Neural interactions between cortex, brainstem, and spinal cord mediate this effect
FRIDAY, Oct. 6, 2017 (HealthDay News) — Nocebo hyperalgesia is stronger when an inert treatment is labeled as being an expensive medication rather than a cheap one, according to a study published online Oct. 5 in Science.
Alexandra Tinnermann, from the University Medical Center Hamburg-Eppendorf in Germany, and colleagues examined the impact of value information about a drug, such as the price tag, on its therapeutic effect. Forty-nine healthy people were given a treatment they were told was an anti-itch cream, but it actually contained no active ingredients. They were randomized to either a group that was told the cream was cheap or a group told it was expensive. A functional magnetic resonance imaging method was used for simultaneous activity measurements in the central pain system.

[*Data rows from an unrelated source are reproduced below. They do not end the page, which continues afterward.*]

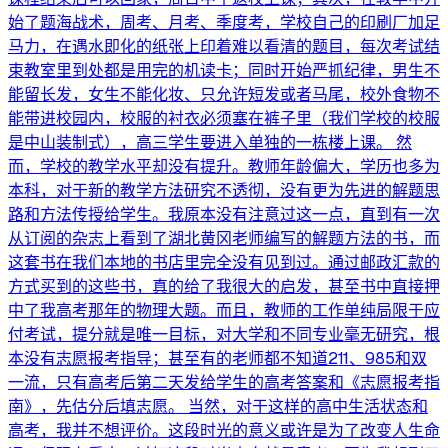
始了题海战术，周考、月考、季度考，学校自己的印刷厂加足
马力，在遇水即化的纸张上印着难以看清的题目，每次考试结
束教室里到处都是用完的机读卡；同时开始严抓纪律，男生不
能留长发，女生不能化妆、只允许短发或者马尾，校外食物不
能带进校园内，校服的衬衣必须塞在裤子里（我们学校的校服
是中山装制式），高三学生要进入单独的一栋楼上课。 然
而，学校的教学水平却没有提升。教师年龄偏大，学历也多为
本科，对于新的教学方法研究不透彻，没有更为先进的解题思
路和方法传授给学生。我原本没有注意过这一点，直到有一次
从订阅的杂志上看到了湖北黄冈老师编写的解题方法的书，而
这套书在我们本地的书店里完全没有见到过。通过邮政汇款的
方式买到的这些书，真的给了我很大的启发，甚至书中直接押
中了我高考那年的物理大题。而且，教师的工作单纯局限于应
付考试，提分就是唯一目标，对大学和不同专业毫无研究，根
本没有志愿报考指导；甚至有的老师都不知道211、985和双
一流，只有高考后第二天发给学生的高考答案和《志愿报考指
南》，先估分后填志愿。 当然，对于这样的高中生活状态和
高考，我并不想评价。这段时光的意义或许是为了改变人生命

The researchers found that nocebo hyperalgesia was stronger when the treatment was labeled as an expensive medication versus a cheap medication. Neural interactions between the cortex, brainstem, and spinal cord mediated this effect. Prefrontal cortex activity, in particular, mediated the effect of value on nocebo hyperalgesia.
“Value furthermore modulated coupling between prefrontal areas, brainstem, and spinal cord, which might represent a flexible mechanism through which higher-cognitive representations, such as value, can modulate early pain processing,” the authors write.